* Data records *
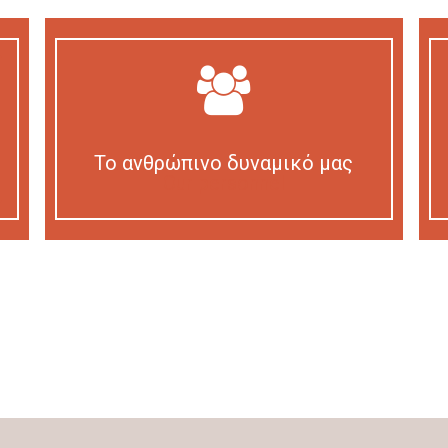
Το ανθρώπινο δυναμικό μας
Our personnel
==
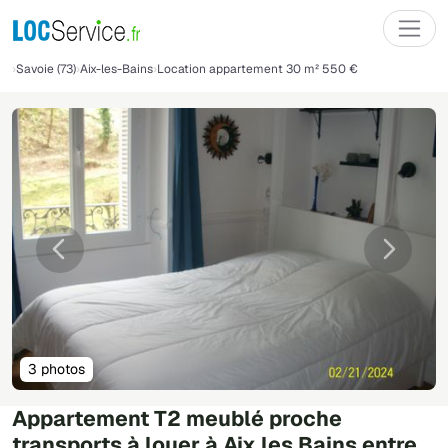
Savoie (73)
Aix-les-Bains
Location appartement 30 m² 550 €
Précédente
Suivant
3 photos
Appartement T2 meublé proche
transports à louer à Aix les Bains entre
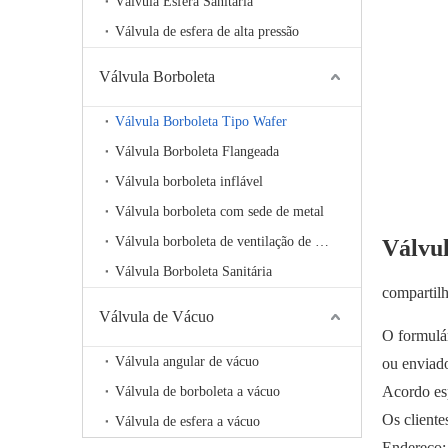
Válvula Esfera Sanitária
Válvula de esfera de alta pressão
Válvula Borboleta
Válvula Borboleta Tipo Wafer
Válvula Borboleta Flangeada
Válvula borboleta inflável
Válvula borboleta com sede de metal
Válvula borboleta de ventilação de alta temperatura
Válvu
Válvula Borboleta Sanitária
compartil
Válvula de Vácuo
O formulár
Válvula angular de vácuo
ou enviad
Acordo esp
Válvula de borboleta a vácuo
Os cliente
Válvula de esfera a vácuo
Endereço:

* Task directions *
Copy each line of the records that has "Sanitária" in it.

* Result below *
Válvula Esfera Sanitária
Válvula Borboleta Sanitária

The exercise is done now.